As the cracks begin to show in their lives, the institutions of church, school, and a comfortable nuclear family come under scrutiny. Gospel music, for example, is a big part of the family’s church-going experience and it is reflected back in the Tyler’s piano playing. As he finishes a piece, he lets the sustain pedal ring out. It’s as if something is missing. In fact, as we see him perform his daily routine, it’s as if he’s living someone else’s life.
But, countering the emotional rift between father and son, close-ups of Tyler and his girlfriend Alexis (Alexa Demie), combined with the score and dynamic camera, is nothing short of euphoric. The ambient sound and colour immerses everything in a solipsistic world. It expresses the intensity of the teenage experience where the lovers are idolised.
The rotating screen feels disorientating: too much sound and colour all at once overwhelms the senses. (This is consciously alluded to in Alabama Shakes’ “Sound and Color” playing over the end credits.) Yet for all this, I felt on edge throughout the entire first act. After all — they’re just children, barely 18, barely knowing who they might turn into.
I don’t exaggerate when I say that the music was used in a way I’ve never experienced so powerfully in a film before. Composed by Trent Reznor and Atticus Ross, a powerhouse duo who penned the Oscar-winning score for The Social Network, it showcased their finest efforts. Throughout much of the opening sequence and first act, thunder in the background underscores intense, dramatic moments.

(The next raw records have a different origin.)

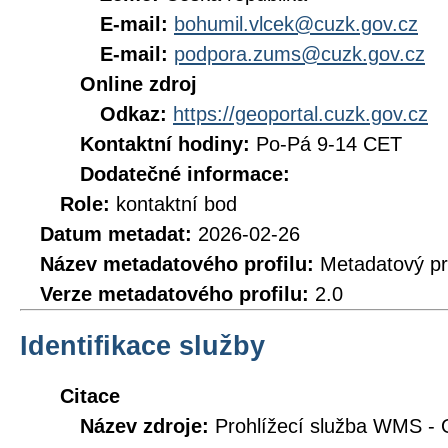
E-mail:
bohumil.vlcek@cuzk.gov.cz
E-mail:
podpora.zums@cuzk.gov.cz
Online zdroj
Odkaz:
https://geoportal.cuzk.gov.cz
Kontaktní hodiny:
Po-Pá 9-14 CET
Dodatečné informace:
Role:
kontaktní bod
Datum metadat:
2026-02-26
Název metadatového profilu:
Metadatový pr
Verze metadatového profilu:
2.0
Identifikace služby
Citace
Název zdroje:
Prohlížecí služba WMS -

It’s profoundly moody and engulfing, the waves of the Florida coast crashing around characters, echoing their sound through bedrooms at night. Combined with this sensory rush, the music is captivating: classical arpeggios fuse with hip hop, creating a unique blend of sound effects and melody. It stands in for the gaps when individuals can’t articulate or express themselves.
What struck me was the balance of the film’s two sections. After Tyler’s segment of the film draws to a close, Emily’s unexpectedly, but fluidly, takes on equal weight. I wondered if she might repeat the cycle learned from her family as she develops a relationship with Luke (Lucas Hedges), but she turns it into good; something the rest of her family were not able to do before her. Taylor Russell’s performance displays a grace and maturity beyond her years, and watching her character develop into a young woman with her own view of the world undergoing a seismic shift is heartbreaking, and at the same time, the natural way of life.

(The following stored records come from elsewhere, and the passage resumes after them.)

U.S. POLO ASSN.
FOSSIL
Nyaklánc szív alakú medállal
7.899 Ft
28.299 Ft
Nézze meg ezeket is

The true hero and the most loving of the characters, Emily brings to mind the saying: “hate begets hate, but love begets love.” You might go so far as to say that she is the pure and better embodiment of the famous 1 Corinthians scripture read out in church at the beginning ”Love is patient; love is kind.” She has to deal with strong emotions from everyone on every side, yet hers is a redemption story. Though not without its struggles, it’s the antidote needed after an unthinkable family journey.

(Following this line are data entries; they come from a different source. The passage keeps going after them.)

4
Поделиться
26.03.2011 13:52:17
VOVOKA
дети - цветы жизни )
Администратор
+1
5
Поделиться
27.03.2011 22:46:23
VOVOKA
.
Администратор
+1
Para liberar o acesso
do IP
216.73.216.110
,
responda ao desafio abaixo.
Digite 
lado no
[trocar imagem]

Everything I’ve heard about Waves seems to be misleading. The fact is that it’s excellent, so much better than the marketing could try to convey. The sensory experience is second to none, and it’s no wonder — following its affecting run at TIFF — that it’s making its own significant impression in London. Waves must undoubtedly be seen on the big screen. The film, and the senses it evokes, are wild. It’s an entire spectrum of heat, colours, vision, emotions — grief, forgiveness, compassion. Nothing is off limits, the entire spectrum of humanity on display.